:: DATA SECTION

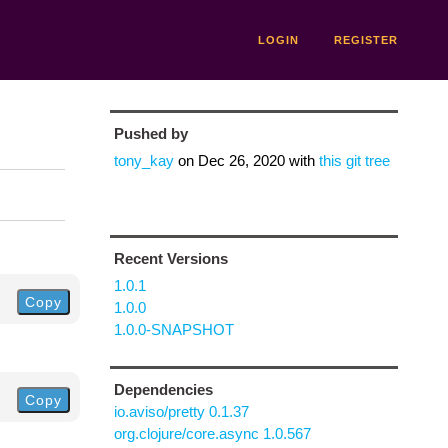
LOGIN
REGISTER
Pushed by
tony_kay
on
Dec 26, 2020
with
this git tree
Recent Versions
1.0.1
Copy
1.0.0
1.0.0-SNAPSHOT
Dependencies
Copy
io.aviso/pretty 0.1.37
org.clojure/core.async 1.0.567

::::

▶ _WORK ITEM_
Your task is to output exactly the lines running from the one with "io.aviso/pretty 0.1.37" through the final line of the material above, with both ends included.

▶ _WRITTEN REPLY_
io.aviso/pretty 0.1.37
org.clojure/core.async 1.0.567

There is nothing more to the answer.